Insurance will not cover the surgery.
So I am trusting God to heal me or provide a way where there seems to be no way... knowing full well he may say yes, no, or WAIT.
In the mean time... we are doing what we can physically by starting an exercise program and changing eating habits...but both docs have little hope it will help since the infection is in the metabolic system...they emphatically are pushing surgery.

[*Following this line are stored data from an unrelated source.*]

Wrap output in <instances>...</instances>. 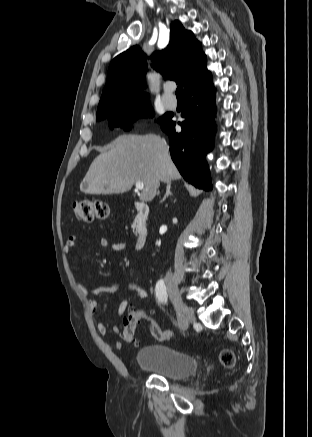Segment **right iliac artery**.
<instances>
[{"label": "right iliac artery", "instance_id": "1", "mask_svg": "<svg viewBox=\"0 0 312 437\" xmlns=\"http://www.w3.org/2000/svg\"><path fill=\"white\" fill-rule=\"evenodd\" d=\"M156 297L159 302L166 303L167 302V291L164 281L161 279L157 282L155 287Z\"/></svg>", "mask_w": 312, "mask_h": 437}]
</instances>
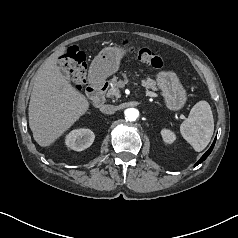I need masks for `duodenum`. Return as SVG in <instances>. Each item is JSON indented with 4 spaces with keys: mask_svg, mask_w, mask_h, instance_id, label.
I'll return each instance as SVG.
<instances>
[{
    "mask_svg": "<svg viewBox=\"0 0 238 238\" xmlns=\"http://www.w3.org/2000/svg\"><path fill=\"white\" fill-rule=\"evenodd\" d=\"M106 89V81L95 73H92L90 77V83L87 87V94L94 106L99 107L102 105Z\"/></svg>",
    "mask_w": 238,
    "mask_h": 238,
    "instance_id": "410a0bca",
    "label": "duodenum"
}]
</instances>
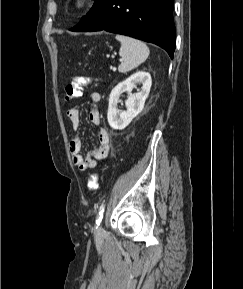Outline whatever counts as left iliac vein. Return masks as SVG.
Returning a JSON list of instances; mask_svg holds the SVG:
<instances>
[{
	"instance_id": "obj_1",
	"label": "left iliac vein",
	"mask_w": 243,
	"mask_h": 289,
	"mask_svg": "<svg viewBox=\"0 0 243 289\" xmlns=\"http://www.w3.org/2000/svg\"><path fill=\"white\" fill-rule=\"evenodd\" d=\"M97 233H100L102 231V227L101 226H98L97 229H96Z\"/></svg>"
}]
</instances>
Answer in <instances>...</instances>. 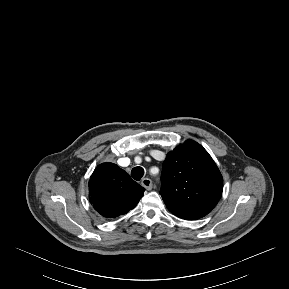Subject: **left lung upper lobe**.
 <instances>
[{"label": "left lung upper lobe", "mask_w": 289, "mask_h": 289, "mask_svg": "<svg viewBox=\"0 0 289 289\" xmlns=\"http://www.w3.org/2000/svg\"><path fill=\"white\" fill-rule=\"evenodd\" d=\"M160 194L171 213L186 219L206 216L218 203L223 179L208 152L187 140L167 154Z\"/></svg>", "instance_id": "5c2ea615"}]
</instances>
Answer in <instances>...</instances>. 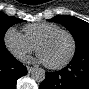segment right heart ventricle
Wrapping results in <instances>:
<instances>
[{
	"mask_svg": "<svg viewBox=\"0 0 89 89\" xmlns=\"http://www.w3.org/2000/svg\"><path fill=\"white\" fill-rule=\"evenodd\" d=\"M60 27L54 23L41 22L28 24L23 28L25 37L34 45L47 33L59 29Z\"/></svg>",
	"mask_w": 89,
	"mask_h": 89,
	"instance_id": "1",
	"label": "right heart ventricle"
}]
</instances>
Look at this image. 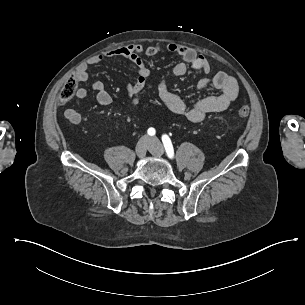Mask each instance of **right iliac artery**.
Segmentation results:
<instances>
[{"instance_id":"1","label":"right iliac artery","mask_w":305,"mask_h":305,"mask_svg":"<svg viewBox=\"0 0 305 305\" xmlns=\"http://www.w3.org/2000/svg\"><path fill=\"white\" fill-rule=\"evenodd\" d=\"M147 132H148V134H149L150 136L155 135V129H154V128H152V127H151V128H149Z\"/></svg>"}]
</instances>
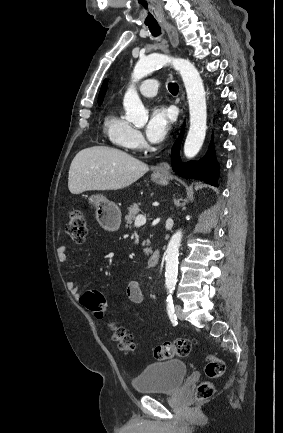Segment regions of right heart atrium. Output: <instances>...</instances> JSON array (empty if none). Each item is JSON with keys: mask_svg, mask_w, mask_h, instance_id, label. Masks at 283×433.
I'll list each match as a JSON object with an SVG mask.
<instances>
[{"mask_svg": "<svg viewBox=\"0 0 283 433\" xmlns=\"http://www.w3.org/2000/svg\"><path fill=\"white\" fill-rule=\"evenodd\" d=\"M124 145H143V138L139 130L132 128L131 131L126 136L124 142Z\"/></svg>", "mask_w": 283, "mask_h": 433, "instance_id": "obj_1", "label": "right heart atrium"}]
</instances>
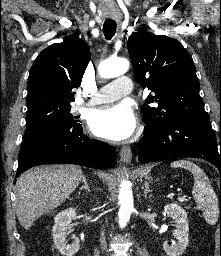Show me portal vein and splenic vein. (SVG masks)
<instances>
[{
    "instance_id": "1",
    "label": "portal vein and splenic vein",
    "mask_w": 221,
    "mask_h": 256,
    "mask_svg": "<svg viewBox=\"0 0 221 256\" xmlns=\"http://www.w3.org/2000/svg\"><path fill=\"white\" fill-rule=\"evenodd\" d=\"M178 201L184 202V201H186V197L185 196L178 197Z\"/></svg>"
}]
</instances>
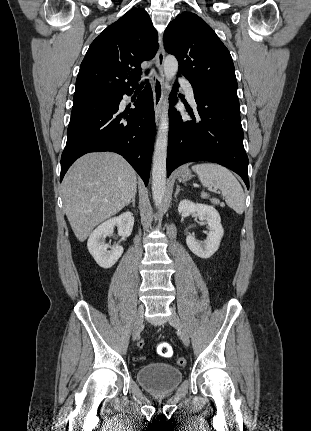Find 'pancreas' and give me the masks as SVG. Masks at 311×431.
<instances>
[{"mask_svg":"<svg viewBox=\"0 0 311 431\" xmlns=\"http://www.w3.org/2000/svg\"><path fill=\"white\" fill-rule=\"evenodd\" d=\"M210 202H212L213 206H219V204H221L220 200H216V198H212Z\"/></svg>","mask_w":311,"mask_h":431,"instance_id":"obj_1","label":"pancreas"}]
</instances>
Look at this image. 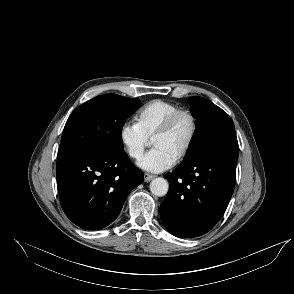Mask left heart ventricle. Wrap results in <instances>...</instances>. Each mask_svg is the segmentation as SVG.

Between the insurance company and a God who answers prayers, I tell you where my faith is placed!!
God alone is ABLE!
Sorry for rambling all over the place today! It just aggrivates me when people place their faith in prayer rather than in the GOD who answers prayer. We should be careful to place our faith and trust in GOD himself...our prayers are nothing without HIM!
Blessings,
Dawn

2 comments:
Oh Dawn! I am so sorry! I will continue to pray for you and Brad,and will try to think of a way to help you raise money for this surgery. Please give me an estimate of the costs, if you can. If it is meant to be, it WILL happen. Our Father is a healer, and I will continue to pray for your healing, and a long happy life here on earth on the other side of that healing {{{hugs}}}
Your sis in Christ,
Suz
Wow... that book sounds like one I would have thrown across the room.
I am so sorry to hear about your latest medical troubles. It never seems to end, does it? I've heard that God never gives us more than we can handle... so you must be a truly amazing soul to handle all that you have. The refiner's fire stinks though!
You will be in my thoughts and prayers!!